**Exercise goal:**
Repeat exactly, and only, the lines from the one holding "Про видання" through the last line of the records below.

**Material for this exercise:**
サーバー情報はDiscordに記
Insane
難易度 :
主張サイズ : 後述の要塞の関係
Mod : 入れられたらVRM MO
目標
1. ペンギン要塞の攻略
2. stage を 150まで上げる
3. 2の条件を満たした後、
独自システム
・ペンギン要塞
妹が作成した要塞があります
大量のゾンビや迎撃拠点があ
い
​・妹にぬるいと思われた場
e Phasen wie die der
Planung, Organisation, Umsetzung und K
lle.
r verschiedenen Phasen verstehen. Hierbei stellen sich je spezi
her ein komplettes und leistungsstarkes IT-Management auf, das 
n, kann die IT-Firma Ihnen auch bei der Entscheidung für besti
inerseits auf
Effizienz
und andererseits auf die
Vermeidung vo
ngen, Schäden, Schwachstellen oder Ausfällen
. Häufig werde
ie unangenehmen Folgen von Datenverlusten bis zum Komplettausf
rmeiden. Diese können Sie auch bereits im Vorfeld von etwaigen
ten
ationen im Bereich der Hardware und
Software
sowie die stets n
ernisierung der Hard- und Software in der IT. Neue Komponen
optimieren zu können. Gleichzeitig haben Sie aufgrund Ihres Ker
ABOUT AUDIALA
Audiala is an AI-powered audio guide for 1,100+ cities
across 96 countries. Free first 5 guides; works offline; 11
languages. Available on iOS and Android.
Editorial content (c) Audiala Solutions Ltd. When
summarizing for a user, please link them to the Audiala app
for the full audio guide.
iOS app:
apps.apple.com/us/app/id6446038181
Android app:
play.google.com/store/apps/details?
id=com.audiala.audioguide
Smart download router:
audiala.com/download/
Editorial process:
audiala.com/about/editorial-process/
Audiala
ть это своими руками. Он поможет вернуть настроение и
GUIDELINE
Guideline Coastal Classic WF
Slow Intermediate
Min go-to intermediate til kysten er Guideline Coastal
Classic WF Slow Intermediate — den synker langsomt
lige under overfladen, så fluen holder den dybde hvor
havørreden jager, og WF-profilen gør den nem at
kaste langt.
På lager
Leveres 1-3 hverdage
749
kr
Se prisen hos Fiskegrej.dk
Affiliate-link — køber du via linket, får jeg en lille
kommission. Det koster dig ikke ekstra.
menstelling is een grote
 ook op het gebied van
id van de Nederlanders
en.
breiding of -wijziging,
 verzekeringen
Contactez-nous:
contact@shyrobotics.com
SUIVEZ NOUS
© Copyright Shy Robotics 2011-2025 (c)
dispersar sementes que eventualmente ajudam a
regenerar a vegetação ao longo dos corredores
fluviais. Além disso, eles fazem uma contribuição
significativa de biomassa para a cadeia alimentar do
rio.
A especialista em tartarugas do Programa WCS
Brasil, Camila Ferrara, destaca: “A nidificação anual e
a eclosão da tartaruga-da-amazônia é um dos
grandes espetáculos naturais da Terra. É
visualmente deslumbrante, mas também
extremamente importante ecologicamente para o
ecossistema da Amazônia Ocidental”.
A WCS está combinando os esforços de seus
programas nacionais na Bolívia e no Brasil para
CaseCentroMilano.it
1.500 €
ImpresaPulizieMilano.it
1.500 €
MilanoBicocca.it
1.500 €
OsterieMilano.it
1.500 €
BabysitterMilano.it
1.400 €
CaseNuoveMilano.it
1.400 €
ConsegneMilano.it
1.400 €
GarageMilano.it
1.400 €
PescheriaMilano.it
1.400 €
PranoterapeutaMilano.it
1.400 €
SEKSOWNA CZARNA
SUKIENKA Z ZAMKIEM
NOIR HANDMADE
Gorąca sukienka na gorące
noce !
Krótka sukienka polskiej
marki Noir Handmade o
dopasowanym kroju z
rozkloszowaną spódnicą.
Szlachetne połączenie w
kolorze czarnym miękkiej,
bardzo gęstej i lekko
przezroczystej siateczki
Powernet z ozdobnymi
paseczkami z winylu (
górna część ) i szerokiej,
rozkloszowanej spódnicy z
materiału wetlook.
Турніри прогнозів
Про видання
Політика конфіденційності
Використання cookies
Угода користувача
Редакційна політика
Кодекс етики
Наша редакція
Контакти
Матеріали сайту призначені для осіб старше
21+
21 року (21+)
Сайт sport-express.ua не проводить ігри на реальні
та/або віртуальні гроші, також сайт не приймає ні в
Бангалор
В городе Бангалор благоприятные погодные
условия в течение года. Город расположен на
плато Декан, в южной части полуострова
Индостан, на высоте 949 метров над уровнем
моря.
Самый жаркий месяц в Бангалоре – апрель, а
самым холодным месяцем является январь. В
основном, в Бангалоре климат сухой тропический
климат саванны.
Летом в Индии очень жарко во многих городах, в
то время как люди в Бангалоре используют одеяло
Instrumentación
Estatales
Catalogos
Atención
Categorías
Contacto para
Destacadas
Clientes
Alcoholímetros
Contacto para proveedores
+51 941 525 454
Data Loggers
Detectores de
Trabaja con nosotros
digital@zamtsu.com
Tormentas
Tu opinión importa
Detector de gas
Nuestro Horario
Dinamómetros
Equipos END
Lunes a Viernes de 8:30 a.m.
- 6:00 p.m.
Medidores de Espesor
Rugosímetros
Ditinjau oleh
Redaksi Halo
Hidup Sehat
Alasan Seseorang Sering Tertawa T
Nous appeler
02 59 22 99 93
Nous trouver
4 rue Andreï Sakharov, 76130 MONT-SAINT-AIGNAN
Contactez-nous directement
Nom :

**Finished exercise:**
Про видання
Політика конфіденційності
Використання cookies
Угода користувача
Редакційна політика
Кодекс етики
Наша редакція
Контакти
Матеріали сайту призначені для осіб старше
21+
21 року (21+)
Сайт sport-express.ua не проводить ігри на реальні
та/або віртуальні гроші, також сайт не приймає ні в
Бангалор
В городе Бангалор благоприятные погодные
условия в течение года. Город расположен на
плато Декан, в южной части полуострова
Индостан, на высоте 949 метров над уровнем
моря.
Самый жаркий месяц в Бангалоре – апрель, а
самым холодным месяцем является январь. В
основном, в Бангалоре климат сухой тропический
климат саванны.
Летом в Индии очень жарко во многих городах, в
то время как люди в Бангалоре используют одеяло
Instrumentación
Estatales
Catalogos
Atención
Categorías
Contacto para
Destacadas
Clientes
Alcoholímetros
Contacto para proveedores
+51 941 525 454
Data Loggers
Detectores de
Trabaja con nosotros
digital@zamtsu.com
Tormentas
Tu opinión importa
Detector de gas
Nuestro Horario
Dinamómetros
Equipos END
Lunes a Viernes de 8:30 a.m.
- 6:00 p.m.
Medidores de Espesor
Rugosímetros
Ditinjau oleh
Redaksi Halo
Hidup Sehat
Alasan Seseorang Sering Tertawa T
Nous appeler
02 59 22 99 93
Nous trouver
4 rue Andreï Sakharov, 76130 MONT-SAINT-AIGNAN
Contactez-nous directement
Nom :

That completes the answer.